The alarm was sounded by HSBC’s global equity strategists who note that AI-related equities now trade at a premium of over 40% compared to the broader market. The MSCI World AI index, a benchmark for the sector, has surged 180% since 2023, far outpacing earnings growth. This disconnect, analysts argue, is unsustainable.
“We are not saying AI is a fad. It is transformative. But the market has priced in a decade of perfection in six months,” says Leila Akhtar, technology analyst at Barclays. She points to the ‘Jevons paradox’ in AI: as models become more efficient, the demand for compute may drop, threatening the revenue models of hardware suppliers.
Adding to the unease, the Bank of England’s Financial Policy Committee has flagged the concentration of AI investments in passive funds. Over 60% of new UK retail money flowing into tech ETFs since 2024 has gone into funds with over 20% allocation to AI stocks. “If sentiment turns, the exit door will be narrow,” warned a committee member.
The bubble psychology is evident in the London markets. Shares in Darktrace, the UK’s cybersecurity AI darling, have tripled since January despite revenue growth of only 22%. Brokers now rate the stock as ‘hold’ at best. Similarly, Ocado’s AI-driven warehouse logistics division has delivered a 50% premium to its grocery business. Analysts at Bernstein call this “a stretched narrative.”
For British investors, the risk is acute. The UK’s pension funds, which hold over GB pound 2 trillion in assets, have increased their AI exposure fivefold since 2022, according to the Pensions and Lifetime Savings Association. With interest rates still restrictive and inflation sticky, a sharp correction could trigger margin calls and forced selling.
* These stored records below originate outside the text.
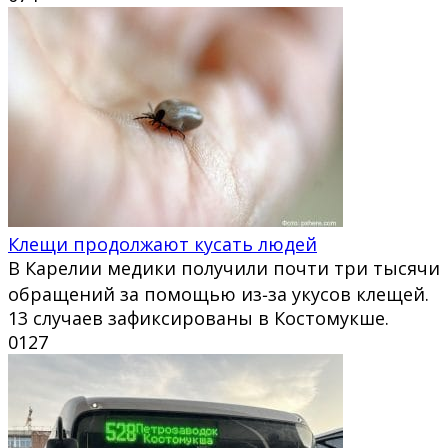
Клещи продолжают кусать людей
В Карелии медики получили почти три тысячи
обращений за помощью из‑за укусов клещей.
13 случаев зафиксированы в Костомукше.
0
127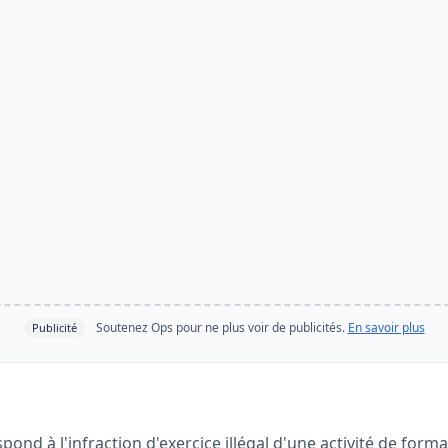
Soutenez Ops pour ne plus voir de publicités.
En savoir plus
Publicité
pond à l'infraction d'exercice illégal d'une activité de form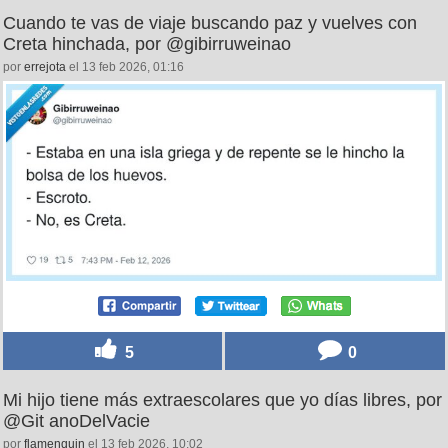
Cuando te vas de viaje buscando paz y vuelves con
Creta hinchada, por @gibirruweinao
por
errejota
el 13 feb 2026, 01:16
5
0
Mi hijo tiene más extraescolares que yo días libres, por
@Git anoDelVacie
por
flamenquin
el 13 feb 2026, 10:02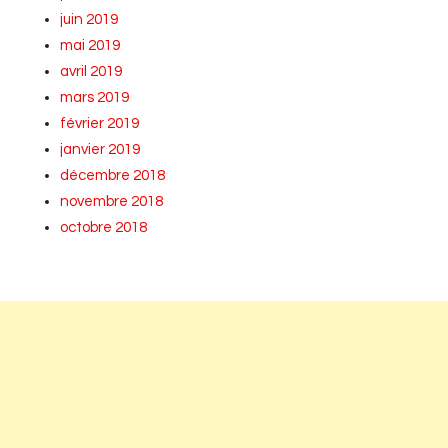
juin 2019
mai 2019
avril 2019
mars 2019
février 2019
janvier 2019
décembre 2018
novembre 2018
octobre 2018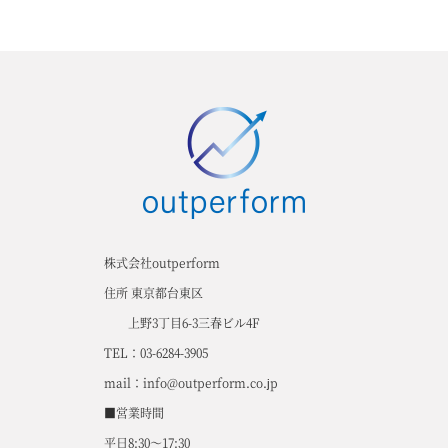
株式会社outperform
住所 東京都台東区
上野3丁目6-3三春ビル4F
TEL：03-6284-3905
mail：info@outperform.co.jp
■営業時間
平日8:30～17:30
What could burst the bubble? Regulatory action is the most likely catalyst. The EU’s AI Act, effective April 2025, imposes compliance costs that could squeeze small AI firms. In the US, the SEC is probing whether AI stocks have been hyped by social media influencers and ‘pump and dump’ schemes. A jolt from either side could puncture euphoria.
But not everyone is panicking. The AI infrastructure story has legs: Microsoft, Meta, and Alphabet have committed over GB pound 100 billion in capital expenditure for 2025 alone. Data centre builders like Schneider Electric and Rolls-Royce’s small modular reactor division are genuine beneficiaries. The trick, say contrarians, is to separate the wheat from the chaff.
“The second-order effects of AI are real. It is the third-tier companies that will suffer,” explains Dr. Anil Patel of the Alan Turing Institute. He advises UK investors to look at firms deploying AI to solve specific, quantifiable problems: logistics optimisation, drug discovery, climate modelling. “Avoid the picks and shovels euphoria. Focus on the miners, not the equipment suppliers.”
The FTSE 100 has already shown jitters, falling 2.3% this week on AI profit-taking. The VIX, Wall Street’s fear index, is up 30% in March. The message is clear: for British investors who have ridden the AI wave, now is the time to check seat belts.
As one City trader put it, “The AI bubble will not pop with a bang, but a long, slow hiss of realisation that not every company with ‘deep learning’ in its pitch deck is the next Google.” The lesson from history is that bubbles burst faster than they inflate. British pensioners and retail investors alike should prepare for turbulence.